I came late to Honesty’s thread and what needs to be said has already been said. But it did spawn an idea that I didn’t want to hijack her thread for. I think the problem is not that people don’t have enough incentive to vote but that the politicians don’t have enough disincentive when people don’t vote. As marshmallow points out, what’s the difference if an extra 20% of the population turns out in 2012 so long as Obama still wins? For the politicians it only matters if they get elected or not. My idea is to give them some skin in the game.
I would do so by calculating representation not on population but on turnout. Every ten years the Census continues to collect data as usual but in the meantime they also monitor elections and calculate the total number of votes cast in each state and it is that number that seats in the House of Representatives are calculated from. Right now there is no disincentive for a state to restrict voting rights. The same number of local politicians get into Congress no matter what. But if representation were turnout based then having fewer voters would mean fewer politicians the state gets to send to Washington. If it meant potentially losing influence then votes become valuable to politicians. All votes, even if they are more likely to go to their opponents.

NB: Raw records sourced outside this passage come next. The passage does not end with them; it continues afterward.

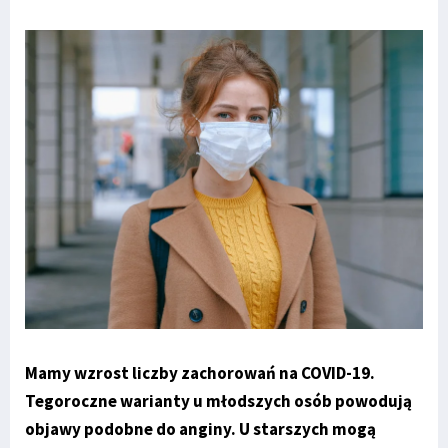
Mamy wzrost liczby zachorowań na COVID-19.
Tegoroczne warianty u młodszych osób powodują
objawy podobne do anginy. U starszych mogą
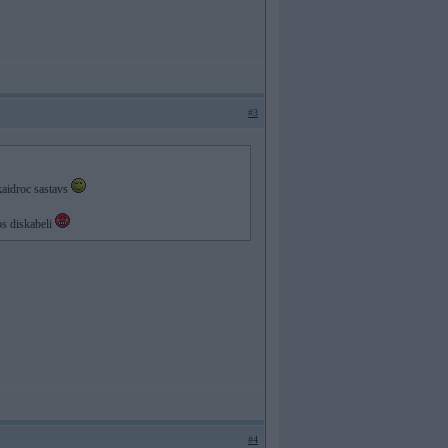
#3
kaidroc sastavs
dos diskabeli
#4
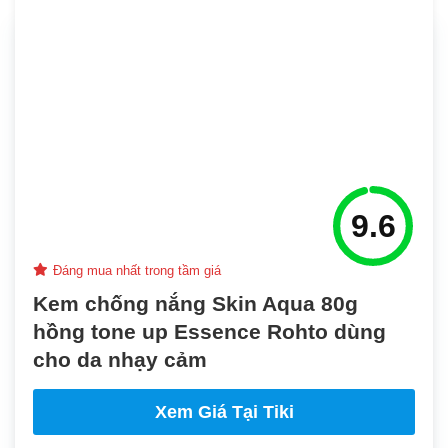
9.6
Đáng mua nhất trong tầm giá
Kem chống nắng Skin Aqua 80g
hồng tone up Essence Rohto dùng
cho da nhạy cảm
Xem Giá Tại Tiki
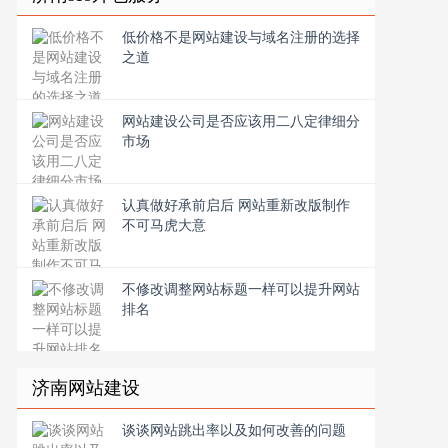
低价格不是网站建设与域名注册的选择
之道
网站建设公司是否应该用二八定律细分
市场
认真做好承前启后 网站重新改版制作
不可马虎大意
不修改调整网站标题一样可以提升网站
排名
济南网站建设
谈谈网站跳出率以及如何改善的问题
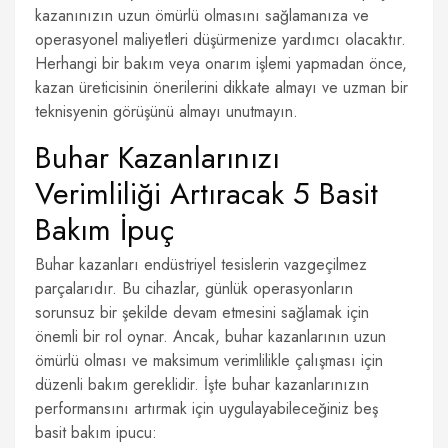
kazanınızın uzun ömürlü olmasını sağlamanıza ve
operasyonel maliyetleri düşürmenize yardımcı olacaktır.
Herhangi bir bakım veya onarım işlemi yapmadan önce,
kazan üreticisinin önerilerini dikkate almayı ve uzman bir
teknisyenin görüşünü almayı unutmayın.
Buhar Kazanlarınızı
Verimliliği Artıracak 5 Basit
Bakım İpuç
Buhar kazanları endüstriyel tesislerin vazgeçilmez
parçalarıdır. Bu cihazlar, günlük operasyonların
sorunsuz bir şekilde devam etmesini sağlamak için
önemli bir rol oynar. Ancak, buhar kazanlarının uzun
ömürlü olması ve maksimum verimlilikle çalışması için
düzenli bakım gereklidir. İşte buhar kazanlarınızın
performansını artırmak için uygulayabileceğiniz beş
basit bakım ipucu:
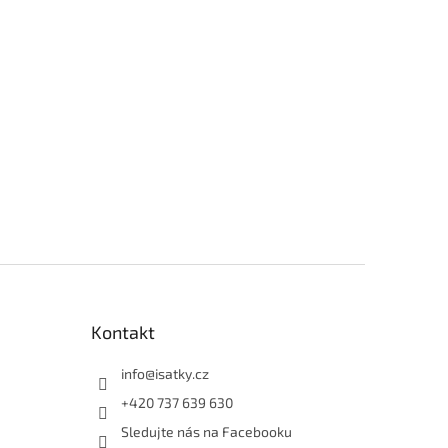
Kontakt
info
@
isatky.cz
+420 737 639 630
Sledujte nás na Facebooku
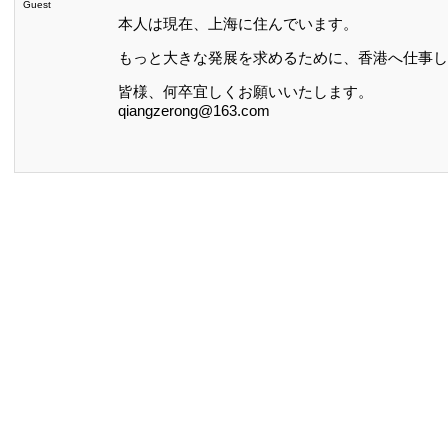
Guest
本人は現在、上海に住んでいます。
もっと大きな発展を求めるために、香港へ仕事し
皆様、何卒宜しくお願いいたします。
qiangzerong@163.com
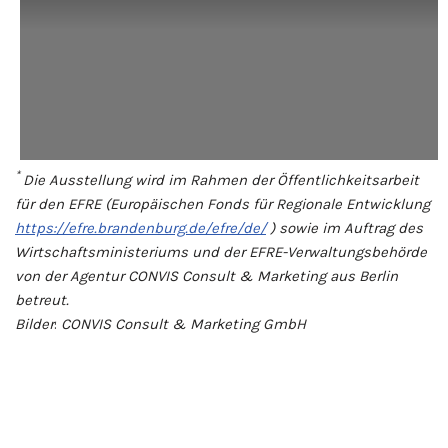
*
Die Ausstellung wird im Rahmen der Öffentlichkeitsarbeit
für den EFRE (Europäischen Fonds für Regionale Entwicklung
https://efre.brandenburg.de/efre/de/
) sowie im Auftrag des
Wirtschaftsministeriums und der EFRE-Verwaltungsbehörde
von der Agentur CONVIS Consult & Marketing aus Berlin
betreut.
Bilder
:
CONVIS Consult & Marketing GmbH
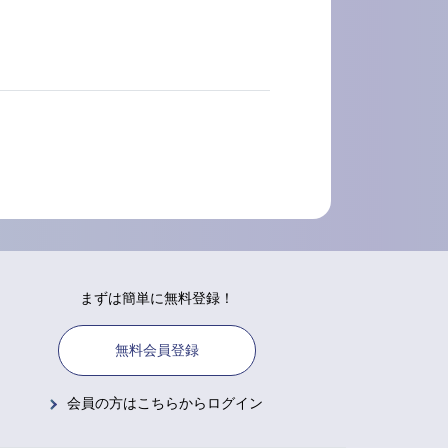
まずは簡単に無料登録！
無料会員登録
会員の方はこちらからログイン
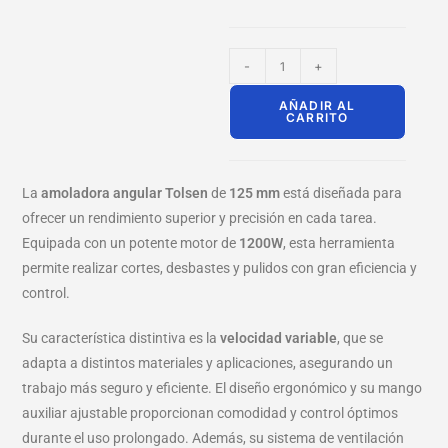
-
+
AÑADIR AL
CARRITO
La
amoladora angular Tolsen
de
125 mm
está diseñada para
ofrecer un rendimiento superior y precisión en cada tarea.
Equipada con un potente motor de
1200W
, esta herramienta
permite realizar cortes, desbastes y pulidos con gran eficiencia y
control.
Su característica distintiva es la
velocidad variable
, que se
adapta a distintos materiales y aplicaciones, asegurando un
trabajo más seguro y eficiente. El diseño ergonómico y su mango
auxiliar ajustable proporcionan comodidad y control óptimos
durante el uso prolongado. Además, su sistema de ventilación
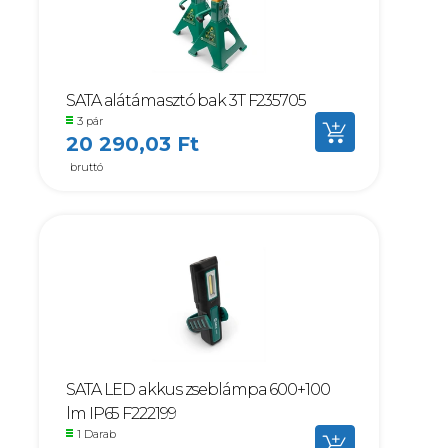
SATA alátámasztó bak 3T F235705
3 pár
20 290,03 Ft
bruttó
SATA LED akkus zseblámpa 600+100
lm IP65 F222199
1 Darab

Non-voting in the current system is almost entirely dependent on factors other than voter suppression, which was orders of magnitude more important back in the Jim Crow days. Some of the differential in Silophant’s chart between Minnesota at 79% and Mississippi at 37% may be a legacy of that. That can’t possibly be the full explanation today, though. Alabama is 14th at 59%, e.g.
Non-voters are disproportionately poor and poorly educated. They have personal disincentives against voting: time, difficulty, limited information, limited transportation, the feeling that the system doesn’t work for them. Rewarding overall participation may be some incentive for states to increase efforts toward bringing these people back into the system, but it’s hard to make a good cause and effect argument for that.
I never understood the idea that we had reward or punish people for voting habits. Voting in the US is pretty damn easy. If you can’t be arsed to make the effort to vote, then it’s probably better you didn’t.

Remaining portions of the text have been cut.